Citation Numbers: 79 U.S. 433, 20 L. Ed. 442, 12 Wall. 433, 1870 U.S. LEXIS 1212
Judges: M-Iv, Miller, Strong
Filed Date: 11/27/1871
Status: Precedential
Modified Date: 10/19/2024
Supreme Court of United States.
*435 Messrs. Carlisle and McPherson, for the plaintiffs in error; Mr. W.W. Boyce, contra.
Mr. Justice MILLER delivered the opinion of the court.
1. The exception as to the introduction of testimony relates to four affidavits, which are referred to in the bill of exceptions as "Exhibit 4." There is no such exhibit in the record, nor anything else which can be identified as either of these affidavits. We cannot, therefore, determine whether their admission damaged the defence or not, and the assignment of error based on this exception must be overruled.
2. The assignment which alleges error in the charge of *436 the judge is equally unfortunate. The charge is a very full and elaborate discussion of the law and the facts of the case, and no particular part of the charge, nor any special, proposition of law found in it, is excepted to.
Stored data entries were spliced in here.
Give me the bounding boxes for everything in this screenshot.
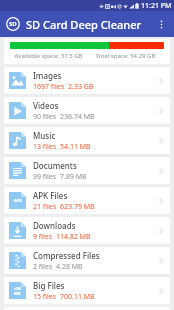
staticText: 114.82 MB xyxy=(56,232,91,242)
button[interactable]: Images xyxy=(4,67,170,94)
staticText: 1697 files xyxy=(33,82,65,92)
button[interactable]: Music xyxy=(4,127,170,154)
staticText: 4.28 MB xyxy=(56,262,83,272)
button[interactable]: APK xyxy=(4,187,170,214)
button[interactable]: Videos xyxy=(4,97,170,124)
staticText: 99 files xyxy=(33,172,57,182)
staticText: APK Files xyxy=(33,190,68,201)
staticText: 2.33 GB xyxy=(68,82,94,92)
button[interactable]: Documents xyxy=(4,157,170,184)
button[interactable]: More options xyxy=(151,14,171,34)
staticText: 11:21 PM xyxy=(141,1,172,11)
staticText: 90 files xyxy=(33,112,57,122)
staticText: Total space: 54.29 GB xyxy=(87,52,164,60)
staticText: 700.11 MB xyxy=(60,292,95,302)
staticText: APK xyxy=(14,198,22,203)
staticText: 7.89 MB xyxy=(60,172,87,182)
staticText: MB xyxy=(14,291,21,296)
staticText: SD Card Deep Cleaner xyxy=(26,17,142,32)
staticText: 2 files xyxy=(33,262,53,272)
staticText: SD xyxy=(9,20,17,28)
staticText: >50 xyxy=(14,286,21,291)
staticText: Music xyxy=(33,130,56,141)
staticText: 236.74 MB xyxy=(60,112,95,122)
staticText: Documents xyxy=(33,160,77,171)
staticText: 9 files xyxy=(33,232,53,242)
staticText: 13 files xyxy=(33,142,57,152)
staticText: Compressed Files xyxy=(33,250,100,261)
staticText: Available space: 37.5 GB xyxy=(10,52,87,60)
staticText: Videos xyxy=(33,100,59,111)
staticText: 54.11 MB xyxy=(60,142,91,152)
staticText: Downloads xyxy=(33,220,76,231)
button[interactable]: Downloads xyxy=(4,217,170,244)
button[interactable]: Compressed Files xyxy=(4,247,170,274)
staticText: 15 files xyxy=(33,292,57,302)
staticText: 623.79 MB xyxy=(60,202,95,212)
staticText: Images xyxy=(33,70,62,81)
button[interactable]: >50 xyxy=(4,277,170,304)
staticText: Big Files xyxy=(33,280,65,291)
staticText: 21 files xyxy=(33,202,57,212)
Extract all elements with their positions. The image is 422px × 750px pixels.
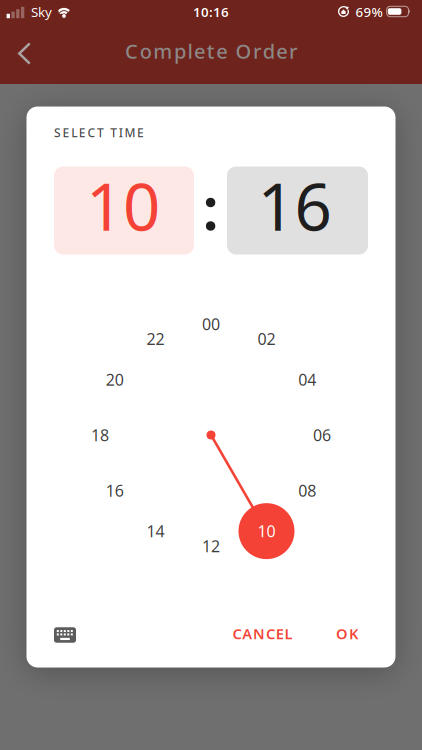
staticText: 08 <box>298 480 316 501</box>
staticText: 10 <box>258 520 276 542</box>
button[interactable]: 04 <box>298 369 316 390</box>
staticText: 14 <box>146 520 164 542</box>
staticText: 12 <box>202 535 220 557</box>
button[interactable]: 02 <box>258 328 276 349</box>
button[interactable] <box>18 42 32 65</box>
button[interactable]: 12 <box>202 535 220 557</box>
staticText: 18 <box>91 424 109 446</box>
button[interactable] <box>53 626 77 644</box>
staticText: 02 <box>258 328 276 349</box>
button[interactable]: 16 <box>227 166 368 254</box>
button[interactable]: CANCEL <box>224 615 300 652</box>
staticText: 69% <box>356 3 382 21</box>
staticText: 20 <box>106 369 124 390</box>
button[interactable]: 16 <box>106 480 124 501</box>
button[interactable]: 18 <box>91 424 109 446</box>
button[interactable]: 14 <box>146 520 164 542</box>
staticText: 16 <box>258 162 332 249</box>
staticText: 16 <box>106 480 124 501</box>
staticText: 06 <box>313 424 331 446</box>
staticText: 10:16 <box>193 3 229 21</box>
staticText: 22 <box>146 328 164 349</box>
button[interactable]: 20 <box>106 369 124 390</box>
staticText: Complete Order <box>125 38 297 64</box>
staticText: OK <box>336 624 358 643</box>
staticText: CANCEL <box>232 624 292 643</box>
button[interactable]: 06 <box>313 424 331 446</box>
staticText: SELECT TIME <box>54 124 144 140</box>
button[interactable]: 08 <box>298 480 316 501</box>
staticText: 00 <box>202 313 220 335</box>
button[interactable]: OK <box>328 615 366 652</box>
button[interactable]: 10 <box>238 503 294 559</box>
staticText: 04 <box>298 369 316 390</box>
button[interactable]: 00 <box>202 313 220 335</box>
staticText: 10 <box>86 162 160 249</box>
staticText: Sky <box>31 3 52 21</box>
button[interactable]: 10 <box>54 166 194 254</box>
button[interactable]: 22 <box>146 328 164 349</box>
We have repeatedly held that a general exception to the whole of such a charge is insufficient.
3. The exception to the refusal of the court to charge as requested may, with a little liberality, be held sufficient.
Based on the facts of the case the defendants at the trial asked instructions, the substance of which is condensed in the proposition that they had a right to proof of loss by an intelligent being, and if plaintiff was insane no such proof had been given, and if he were sane then his affidavit showed such fraud as should defeat recovery. The last of these propositions is not denied, but was not asked as an independent instruction. But the first is too repugnant to justice and humanity to merit serious consideration. There are two obvious answers to it. First, the affidavit, whether of an insane man or not, is sufficient in the information which it conveys of the time, the nature, and amount of the loss. Second, if he was so insane as to be incapable of making an intelligent statement, this would of itself excuse that condition of the policy. It is argued that plaintiff, having averred in his declaration that he did give them this information under oath, he cannot now be permitted to show an excuse by his insanity for not doing it. But as already seen his affidavit does literally prove the allegation, and if it contains something more which was the result of insanity, that does not vitiate what is well and truly stated in the affidavit. We are of opinion that all these prayers for instruction were properly rejected.
The remaining assignment of error is that the action was sustained and judgment given against all the defendant companies jointly.
We need not stop to inquire whether the action in this form should have been sustained if objection had been made at the proper stage of the suit, for by an express written agreement found in the record, defendants, by their counsel, *437 consented that the action should be brought jointly instead of severally. As their liability depended on the same evidence and was founded on the same policy, and as their defence rested on the same issues, to be supported by the same testimony, it was manifestly for their interest to have but one trial, and no reason is apparent to us why this could not be done by consent. But the terms of this consent did not authorize the court to render a joint judgment, by which each company would be bound for the whole loss. This was not their contract, and it may he doubted if their counsel could have bound them by such an agreement if they had intended it. The judgment of the court, therefore, which is against the defendants jointly and not severally for the full amount of the policy, with interest, is erroneous and must be reversed.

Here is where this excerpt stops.